DIRECTIONS:
Copy out all the lines of the data that hold the word "usuarios".

Saved entries
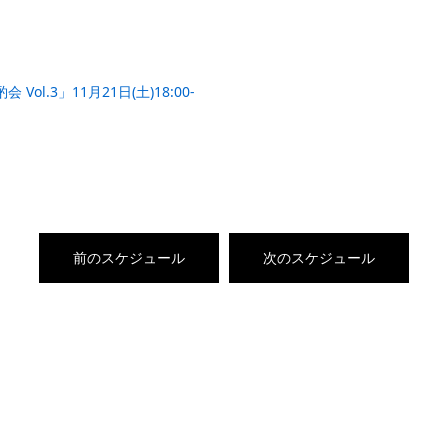
l.3」11月21日(土)18:00-
前のスケジュール
次のスケジュール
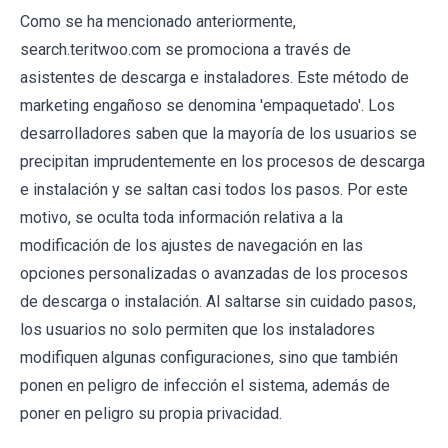
Como se ha mencionado anteriormente,
search.teritwoo.com se promociona a través de
asistentes de descarga e instaladores. Este método de
marketing engañoso se denomina 'empaquetado'. Los
desarrolladores saben que la mayoría de los usuarios se
precipitan imprudentemente en los procesos de descarga
e instalación y se saltan casi todos los pasos. Por este
motivo, se oculta toda información relativa a la
modificación de los ajustes de navegación en las
opciones personalizadas o avanzadas de los procesos
de descarga o instalación. Al saltarse sin cuidado pasos,
los usuarios no solo permiten que los instaladores
modifiquen algunas configuraciones, sino que también
ponen en peligro de infección el sistema, además de
poner en peligro su propia privacidad.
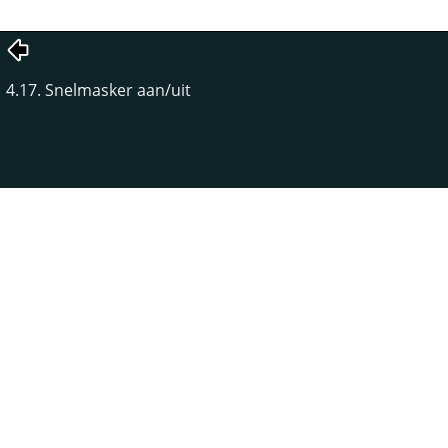
4.17. Snelmasker aan/uit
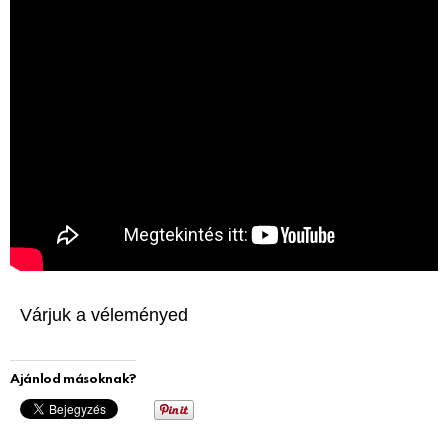
Várjuk a véleményed
Ajánlod másoknak?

RESPONSE TO THE TASK:
desarrolladores saben que la mayoría de los usuarios se
los usuarios no solo permiten que los instaladores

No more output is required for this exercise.